How Internet Merchant Accounts Enable Online Transactions

Have you ever wondered just how your customers’ funds end up in your Internet merchant account? Today, we’ll outline the Internet merchant account process, and how your transactions are approved, processed, and deposited into your Internet merchant account

An important distinction to make is the difference between a payment gateway account and an Internet merchant account; they differ in purpose, but work together to facilitate the process.

A payment gateway is an e-commerce service application that authorizes payments for both online and brick-and-mortar businesses, much like a traditional POS terminal found in most stores. Payment gateways protect credit card details by encrypting sensitive information, such as credit card numbers, to pass the data securely among customer, merchant, and payment processor.

An Internet merchant account is a type of merchant account especially formulated to manage online credit card processing. A notable difference between an Internet merchant account and a typical merchant account is the fees involved; understandably, the fees for an Internet merchant account are noticeably higher, due to the obviously higher risk of online payment. So what are some of the methods by which both Internet merchant accounts and payments gateways interact to provide comprehensive online payment-processing solutions to merchants and their customers everywhere? Let’s take a look at the inner workings of an Internet merchant account in action:

The first step is when a consumer orders a product from a merchant’s web store, preferably with a verified, secure connection.

Next, a shopping cart on the merchant’s site gathers and compiles the order to be transmitted to a payment-processing company.

Third, the shopping cart transmits this data to the payment gateway, which is part of the processing company.

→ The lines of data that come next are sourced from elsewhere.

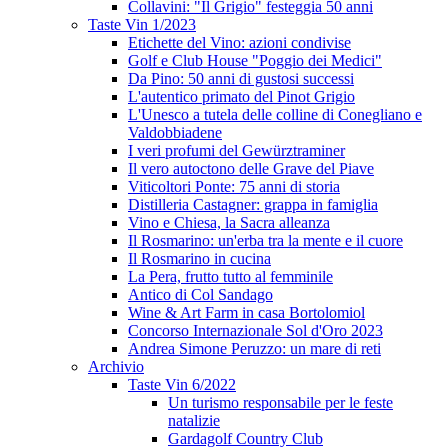
Collavini: "Il Grigio" festeggia 50 anni
Taste Vin 1/2023
Etichette del Vino: azioni condivise
Golf e Club House "Poggio dei Medici"
Da Pino: 50 anni di gustosi successi
L'autentico primato del Pinot Grigio
L'Unesco a tutela delle colline di Conegliano e
Valdobbiadene
I veri profumi del Gewürztraminer
Il vero autoctono delle Grave del Piave
Viticoltori Ponte: 75 anni di storia
Distilleria Castagner: grappa in famiglia
Vino e Chiesa, la Sacra alleanza
Il Rosmarino: un'erba tra la mente e il cuore
Il Rosmarino in cucina
La Pera, frutto tutto al femminile
Antico di Col Sandago
Wine & Art Farm in casa Bortolomiol
Concorso Internazionale Sol d'Oro 2023
Andrea Simone Peruzzo: un mare di reti
Archivio
Taste Vin 6/2022
Un turismo responsabile per le feste
natalizie
Gardagolf Country Club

The credit card processor determines which company manages the customer’s credit card, and transmits a request to charge the card.

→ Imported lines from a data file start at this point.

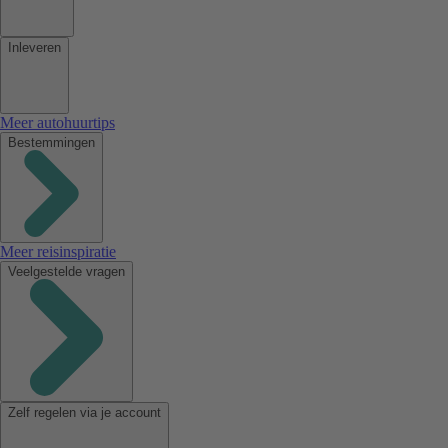
Inleveren
Meer autohuurtips
Bestemmingen
Meer reisinspiratie
Veelgestelde vragen
Zelf regelen via je account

Fourth, the client’s card company validates his account, then acknowledges to the card processor that the amount requested is available can be transferred.

Fifth, the card processor tells the shopping cart program whether the transaction was successful or not. The processor transfers the funds to the Internet merchant account provider for deposition into the Internet merchant account.

Last, the internet merchant accounts collect the funds and make transfers to the merchant’s checking account; the credit card processing transaction is complete.

This is how an Internet merchant account fits into the entire process of transactions and credit card processing; it may have a lot of steps, but all this takes just seconds to complete, and having an Internet merchant account is the first step in establishing an online business.